In un passaggio della mia tesi di laurea magistrale, consacrata a Leibniz e al mondo barocco, ho paragonato il mondo al puzzle di Dio, nel contesto del quale ogni frammento apparentemente insignificante è funzionale alla composizione del tutto, che senza quell'elemento marginale, oltremodo particolare, non sarebbe affatto optimum, degno di essere stato scelto fra infinite soluzioni alternative. Mi sembrava un'immagine significativa, per certi versi originale, per non ripetere il riferimento alla presentazione del mondo come romanzo di Dio, questa sì, presente in alcuni passaggi della produzione "privata" dello stesso Leibniz.
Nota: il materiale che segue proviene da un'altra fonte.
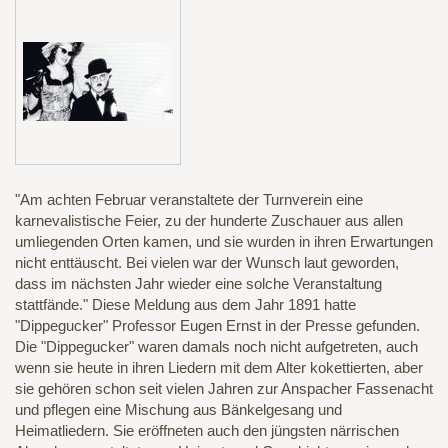
"Am achten Februar veranstaltete der Turnverein eine
karnevalistische Feier, zu der hunderte Zuschauer aus allen
umliegenden Orten kamen, und sie wurden in ihren Erwartungen
nicht enttäuscht. Bei vielen war der Wunsch laut geworden,
dass im nächsten Jahr wieder eine solche Veranstaltung
stattfände." Diese Meldung aus dem Jahr 1891 hatte
"Dippegucker" Professor Eugen Ernst in der Presse gefunden.
Die "Dippegucker" waren damals noch nicht aufgetreten, auch
wenn sie heute in ihren Liedern mit dem Alter kokettierten, aber
sie gehören schon seit vielen Jahren zur Anspacher Fassenacht
und pflegen eine Mischung aus Bänkelgesang und
Heimatliedern. Sie eröffneten auch den jüngsten närrischen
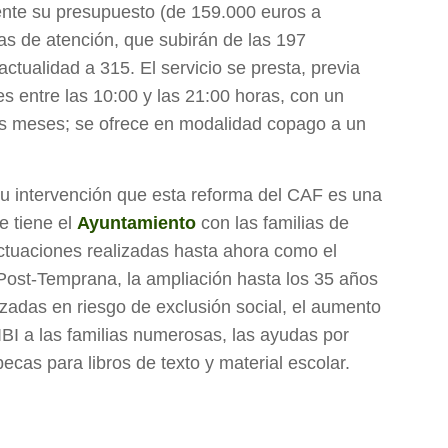
nte su presupuesto (de 159.000 euros a
as de atención, que subirán de las 197
ctualidad a 315. El servicio se presta, previa
nes entre las 10:00 y las 21:00 horas, con un
is meses; se ofrece en modalidad copago a un
su intervención que esta reforma del CAF es una
 tiene el
Ayuntamiento
con las familias de
ctuaciones realizadas hasta ahora como el
ost-Temprana, la ampliación hasta los 35 años
adas en riesgo de exclusión social, el aumento
IBI a las familias numerosas, las ayudas por
ecas para libros de texto y material escolar.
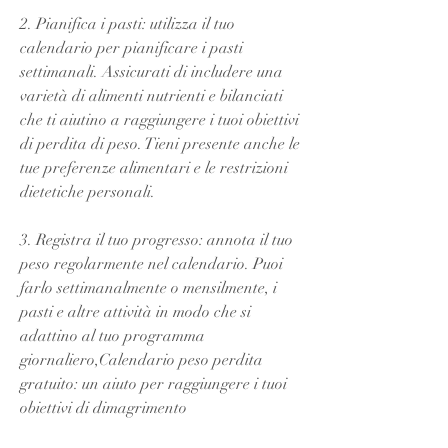
2. Pianifica i pasti: utilizza il tuo 
calendario per pianificare i pasti 
settimanali. Assicurati di includere una 
varietà di alimenti nutrienti e bilanciati 
che ti aiutino a raggiungere i tuoi obiettivi 
di perdita di peso. Tieni presente anche le 
tue preferenze alimentari e le restrizioni 
dietetiche personali.
3. Registra il tuo progresso: annota il tuo 
peso regolarmente nel calendario. Puoi 
farlo settimanalmente o mensilmente, i 
pasti e altre attività in modo che si 
adattino al tuo programma 
giornaliero,Calendario peso perdita 
gratuito: un aiuto per raggiungere i tuoi 
obiettivi di dimagrimento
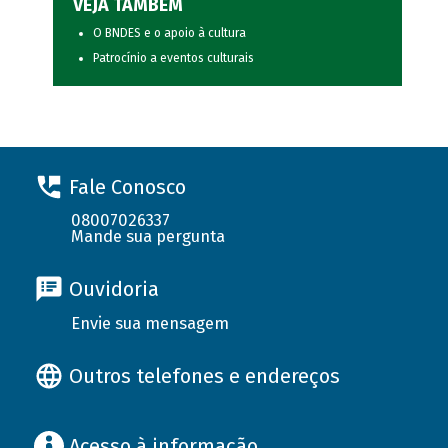
VEJA TAMBÉM
O BNDES e o apoio à cultura
Patrocínio a eventos culturais
Fale Conosco
08007026337
Mande sua pergunta
Ouvidoria
Envie sua mensagem
Outros telefones e endereços
Acesso à informação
In questi giorni sto leggendo La vita istruzioni per l'uso, un capolavoro della letteratura del Novecento,pubblicato nel' 78 da quel geniaccio di Perec e tanto amato (con sacrosanta ragione) da Calvino. Scrive Perec che in definitiva la verità ultima del puzzle è che
malgrado la apparenze, non si tratta di un gioco solitario: ogni gesto che compie l'attore del puzzle, il suo autore lo ha compiuto prima di lui; ogni pezzo che prende e riprende, esamina, accarezza, ogni combinazione che prova e prova ancora, ogni suo brancolare, intuire, sperare, tutti i suoi scoramenti, sono già stati decisi, calcolati, studiati dall'altro.
La difficoltà del puzzle è data dalla sapienza del taglio. Scrivevo la scorsa estate: "Ogni ente è un frammento infinitesimo di un puzzle infinito, che può essere composto soltanto da Dio, dal momento che è stato proprio Dio ad intagliare i contorni delle componibilità compossibili".